• [Supplied material]
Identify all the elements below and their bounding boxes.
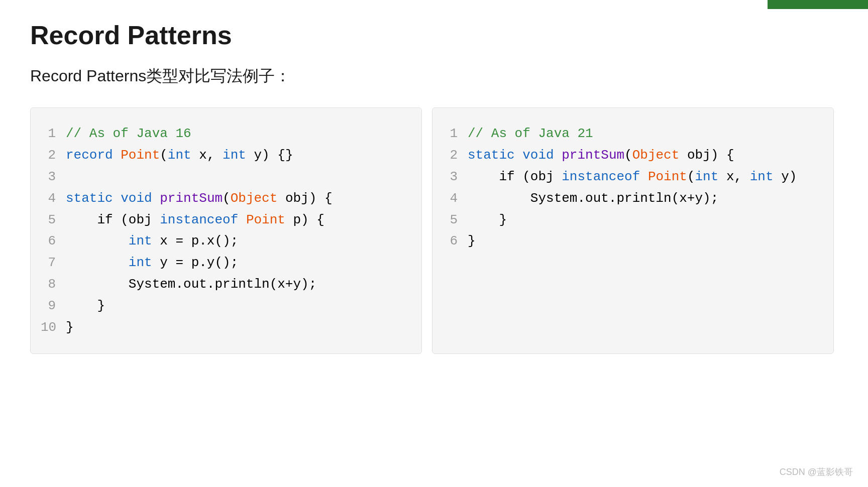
line-num-5: 5 [41,209,66,231]
code-panels: 1 // As of Java 16 2 record Point(int x,… [30,107,838,354]
r-line-num-1: 1 [443,123,468,145]
code-line-10: 10 } [41,317,406,338]
code-text-9: } [66,295,105,317]
r-code-line-3: 3 if (obj instanceof Point(int x, int y) [443,166,818,188]
r-line-num-4: 4 [443,188,468,209]
line-num-9: 9 [41,295,66,317]
code-line-4: 4 static void printSum(Object obj) { [41,188,406,209]
r-code-line-1: 1 // As of Java 21 [443,123,818,145]
code-text-7: int y = p.y(); [66,252,238,274]
page-title: Record Patterns [30,20,838,50]
r-code-text-4: System.out.println(x+y); [468,188,718,209]
r-code-line-6: 6 } [443,230,818,252]
code-text-5: if (obj instanceof Point p) { [66,209,324,231]
code-text-10: } [66,317,74,338]
r-line-num-6: 6 [443,230,468,252]
line-num-8: 8 [41,274,66,295]
r-code-line-2: 2 static void printSum(Object obj) { [443,145,818,166]
line-num-10: 10 [41,317,66,338]
r-code-text-5: } [468,209,507,231]
r-code-text-6: } [468,230,476,252]
code-line-3: 3 [41,166,406,188]
r-code-text-1: // As of Java 21 [468,123,593,145]
left-code-block: 1 // As of Java 16 2 record Point(int x,… [30,107,422,354]
code-line-8: 8 System.out.println(x+y); [41,274,406,295]
code-line-1: 1 // As of Java 16 [41,123,406,145]
r-code-line-4: 4 System.out.println(x+y); [443,188,818,209]
line-num-7: 7 [41,252,66,274]
r-code-text-3: if (obj instanceof Point(int x, int y) [468,166,797,188]
top-bar [768,0,868,9]
code-text-6: int x = p.x(); [66,230,238,252]
code-text-1: // As of Java 16 [66,123,191,145]
code-line-6: 6 int x = p.x(); [41,230,406,252]
code-text-3 [66,166,74,188]
r-line-num-2: 2 [443,145,468,166]
line-num-2: 2 [41,145,66,166]
watermark: CSDN @蓝影铁哥 [780,466,853,478]
code-text-4: static void printSum(Object obj) { [66,188,333,209]
r-code-line-5: 5 } [443,209,818,231]
code-line-7: 7 int y = p.y(); [41,252,406,274]
r-line-num-3: 3 [443,166,468,188]
code-text-8: System.out.println(x+y); [66,274,316,295]
line-num-3: 3 [41,166,66,188]
line-num-4: 4 [41,188,66,209]
code-line-2: 2 record Point(int x, int y) {} [41,145,406,166]
main-content: Record Patterns Record Patterns类型对比写法例子：… [0,0,868,374]
subtitle: Record Patterns类型对比写法例子： [30,65,838,87]
code-line-9: 9 } [41,295,406,317]
r-line-num-5: 5 [443,209,468,231]
right-code-block: 1 // As of Java 21 2 static void printSu… [432,107,834,354]
r-code-text-2: static void printSum(Object obj) { [468,145,734,166]
code-text-2: record Point(int x, int y) {} [66,145,293,166]
code-line-5: 5 if (obj instanceof Point p) { [41,209,406,231]
line-num-6: 6 [41,230,66,252]
line-num-1: 1 [41,123,66,145]
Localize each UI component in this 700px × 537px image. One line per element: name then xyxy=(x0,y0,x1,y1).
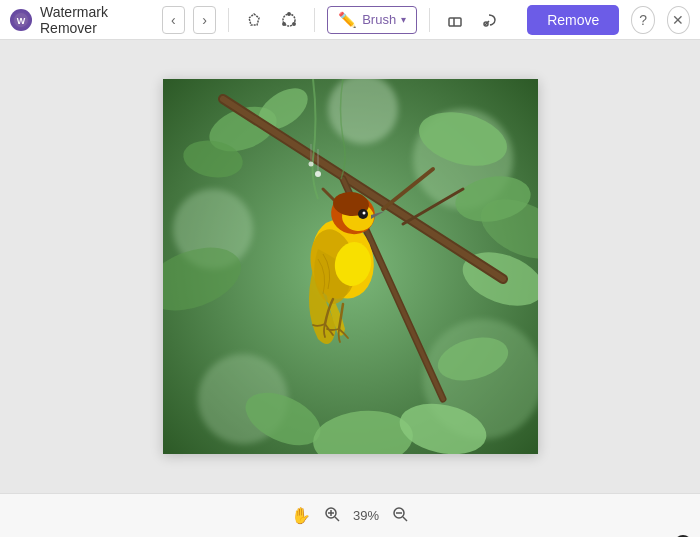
eraser-tool-button[interactable] xyxy=(442,6,469,34)
svg-text:W: W xyxy=(17,16,26,26)
svg-line-51 xyxy=(403,517,407,521)
back-button[interactable]: ‹ xyxy=(162,6,185,34)
help-button[interactable]: ? xyxy=(631,6,654,34)
separator-3 xyxy=(429,8,430,32)
svg-point-44 xyxy=(308,162,313,167)
separator-2 xyxy=(314,8,315,32)
hand-icon[interactable]: ✋ xyxy=(291,506,311,525)
zoom-in-icon[interactable] xyxy=(323,505,341,527)
close-button[interactable]: ✕ xyxy=(667,6,690,34)
polygon-tool-button[interactable] xyxy=(276,6,303,34)
svg-rect-6 xyxy=(449,18,461,26)
bird-image xyxy=(163,79,538,454)
lasso-tool-button[interactable] xyxy=(241,6,268,34)
zoom-out-icon[interactable] xyxy=(391,505,409,527)
svg-point-4 xyxy=(293,22,295,24)
svg-point-39 xyxy=(362,212,365,215)
brush-label: Brush xyxy=(362,12,396,27)
svg-line-47 xyxy=(335,517,339,521)
separator-1 xyxy=(228,8,229,32)
app-logo: W xyxy=(10,9,32,31)
forward-button[interactable]: › xyxy=(193,6,216,34)
chevron-down-icon: ▾ xyxy=(401,14,406,25)
svg-point-3 xyxy=(288,12,290,14)
svg-point-42 xyxy=(315,171,321,177)
zoom-level: 39% xyxy=(353,508,379,523)
main-canvas-area xyxy=(0,40,700,493)
titlebar: W Watermark Remover ‹ › ✏️ Brush ▾ xyxy=(0,0,700,40)
brush-tool-button[interactable]: ✏️ Brush ▾ xyxy=(327,6,417,34)
statusbar: ✋ 39% xyxy=(0,493,700,537)
brush-icon: ✏️ xyxy=(338,11,357,29)
svg-point-5 xyxy=(283,22,285,24)
image-container[interactable] xyxy=(163,79,538,454)
extra-tool-button[interactable] xyxy=(477,6,504,34)
remove-button[interactable]: Remove xyxy=(527,5,619,35)
app-title: Watermark Remover xyxy=(40,4,146,36)
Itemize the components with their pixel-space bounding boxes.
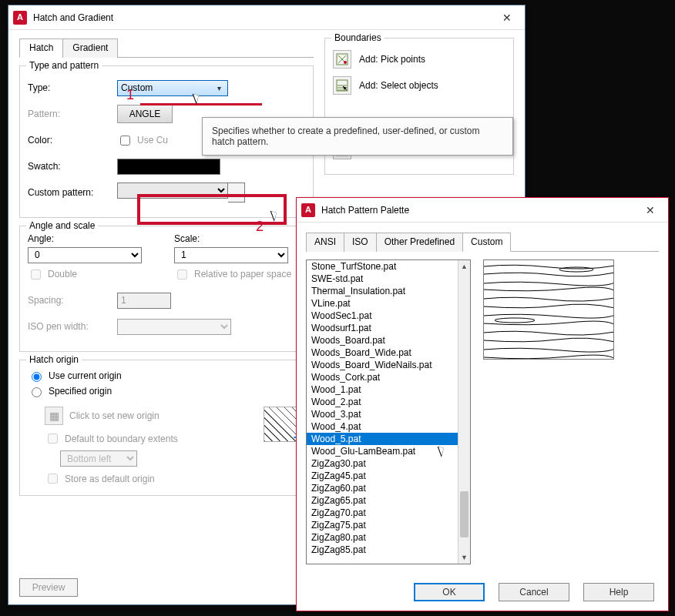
list-item[interactable]: Woods_Board.pat	[307, 334, 458, 346]
svg-point-4	[559, 267, 593, 272]
select-objects-icon	[333, 76, 351, 95]
annotation-1-underline	[140, 103, 262, 105]
preview-button: Preview	[19, 578, 78, 597]
color-label: Color:	[28, 135, 117, 146]
add-select-objects[interactable]: Add: Select objects	[333, 74, 505, 97]
list-item[interactable]: Woods_Board_WideNails.pat	[307, 359, 458, 371]
annotation-2-box	[137, 194, 287, 225]
list-item[interactable]: Wood_1.pat	[307, 383, 458, 396]
svg-point-1	[344, 61, 347, 64]
tab-custom[interactable]: Custom	[462, 233, 511, 252]
relative-checkbox: Relative to paper space	[174, 267, 305, 282]
app-icon: A	[13, 11, 27, 25]
tab-gradient[interactable]: Gradient	[62, 38, 118, 58]
pattern-button[interactable]: ANGLE	[117, 105, 173, 123]
list-item[interactable]: Stone_TurfStone.pat	[307, 260, 458, 273]
use-current-checkbox[interactable]: Use Cu	[117, 133, 168, 148]
angle-label: Angle:	[28, 233, 159, 244]
list-item[interactable]: SWE-std.pat	[307, 273, 458, 285]
pattern-label: Pattern:	[28, 109, 117, 119]
iso-dropdown	[117, 319, 231, 335]
origin-preview-icon	[264, 407, 299, 442]
group-hatch-origin: Hatch origin Use current origin Specifie…	[19, 360, 314, 496]
list-item[interactable]: Wood_4.pat	[307, 420, 458, 433]
hatch-pattern-palette-dialog: A Hatch Pattern Palette ✕ ANSI ISO Other…	[296, 197, 669, 611]
radio-use-current[interactable]: Use current origin	[28, 370, 305, 382]
list-item[interactable]: WoodSec1.pat	[307, 310, 458, 322]
custom-pattern-label: Custom pattern:	[28, 187, 117, 198]
legend-boundaries: Boundaries	[331, 32, 385, 43]
list-item[interactable]: Wood_5.pat	[307, 433, 458, 445]
scroll-thumb[interactable]	[460, 491, 468, 537]
double-checkbox: Double	[28, 267, 159, 282]
palette-tabs: ANSI ISO Other Predefined Custom	[306, 232, 659, 252]
set-origin-icon: ▦	[45, 407, 63, 425]
spacing-input	[117, 293, 171, 309]
list-item[interactable]: ZigZag30.pat	[307, 457, 458, 470]
list-item[interactable]: Woodsurf1.pat	[307, 322, 458, 334]
scrollbar[interactable]: ▲ ▼	[458, 260, 470, 564]
list-item[interactable]: ZigZag45.pat	[307, 470, 458, 482]
scale-label: Scale:	[174, 233, 305, 244]
angle-dropdown[interactable]: 0	[28, 247, 142, 263]
click-set-origin: Click to set new origin	[69, 410, 160, 421]
list-item[interactable]: ZigZag80.pat	[307, 531, 458, 544]
svg-point-5	[495, 318, 535, 323]
legend-type-pattern: Type and pattern	[26, 60, 102, 71]
list-item[interactable]: Wood_2.pat	[307, 396, 458, 408]
list-item[interactable]: ZigZag85.pat	[307, 544, 458, 556]
annotation-2: 2	[256, 219, 264, 235]
list-item[interactable]: ZigZag75.pat	[307, 519, 458, 531]
list-item[interactable]: ZigZag60.pat	[307, 482, 458, 494]
close-icon[interactable]: ✕	[494, 8, 520, 28]
pattern-preview	[483, 259, 614, 360]
scroll-down-icon[interactable]: ▼	[458, 551, 470, 564]
list-item[interactable]: Thermal_Insulation.pat	[307, 285, 458, 297]
list-item[interactable]: Wood_Glu-LamBeam.pat	[307, 445, 458, 457]
store-default-checkbox: Store as default origin	[45, 471, 264, 486]
close-icon[interactable]: ✕	[637, 200, 663, 220]
use-current-input[interactable]	[120, 136, 130, 146]
tab-iso[interactable]: ISO	[344, 233, 377, 252]
palette-help-button[interactable]: Help	[583, 583, 654, 601]
radio-specified[interactable]: Specified origin	[28, 385, 305, 397]
group-angle-scale: Angle and scale Angle: 0 Scale: 1	[19, 226, 314, 352]
default-extents-checkbox: Default to boundary extents	[45, 431, 264, 446]
palette-cancel-button[interactable]: Cancel	[499, 583, 569, 601]
palette-titlebar[interactable]: A Hatch Pattern Palette ✕	[297, 198, 668, 223]
tab-hatch[interactable]: Hatch	[19, 38, 63, 58]
main-tabs: Hatch Gradient	[19, 38, 314, 58]
extents-position-dropdown: Bottom left	[60, 450, 137, 467]
type-value: Custom	[121, 82, 213, 93]
swatch-label: Swatch:	[28, 161, 117, 172]
pick-points-icon	[333, 50, 351, 69]
scroll-up-icon[interactable]: ▲	[458, 260, 470, 273]
titlebar[interactable]: A Hatch and Gradient ✕	[8, 5, 525, 30]
palette-ok-button[interactable]: OK	[414, 583, 485, 601]
tab-ansi[interactable]: ANSI	[306, 233, 344, 252]
type-tooltip: Specifies whether to create a predefined…	[202, 117, 513, 156]
legend-hatch-origin: Hatch origin	[26, 354, 82, 365]
app-icon: A	[301, 203, 315, 217]
type-label: Type:	[28, 82, 117, 93]
list-item[interactable]: VLine.pat	[307, 297, 458, 310]
swatch-preview[interactable]	[117, 159, 220, 175]
add-pick-points[interactable]: Add: Pick points	[333, 48, 505, 71]
tab-other[interactable]: Other Predefined	[376, 233, 463, 252]
iso-label: ISO pen width:	[28, 321, 117, 332]
list-item[interactable]: Woods_Board_Wide.pat	[307, 346, 458, 359]
spacing-label: Spacing:	[28, 295, 117, 306]
annotation-1: 1	[126, 87, 134, 103]
chevron-down-icon: ▾	[213, 84, 224, 92]
legend-angle-scale: Angle and scale	[26, 220, 98, 231]
scale-dropdown[interactable]: 1	[174, 247, 288, 263]
list-item[interactable]: Woods_Cork.pat	[307, 371, 458, 383]
pattern-listbox[interactable]: Stone_TurfStone.patSWE-std.patThermal_In…	[306, 259, 471, 564]
dialog-title: Hatch and Gradient	[33, 12, 494, 23]
palette-title: Hatch Pattern Palette	[321, 205, 637, 216]
list-item[interactable]: ZigZag65.pat	[307, 494, 458, 507]
list-item[interactable]: ZigZag70.pat	[307, 507, 458, 519]
list-item[interactable]: Wood_3.pat	[307, 408, 458, 420]
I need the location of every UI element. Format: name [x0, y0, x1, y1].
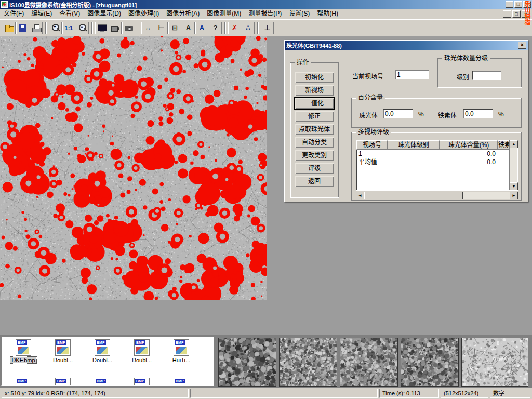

• [Work order]
Show all lines above that contain "main".

• [Task result]
main-content: Record Patterns Record Patterns类型对比写法例子：… [0,0,868,374]
main-canvas-area xyxy=(0,40,700,493)
main-tabs: Hatch Gradient	[19, 38, 314, 58]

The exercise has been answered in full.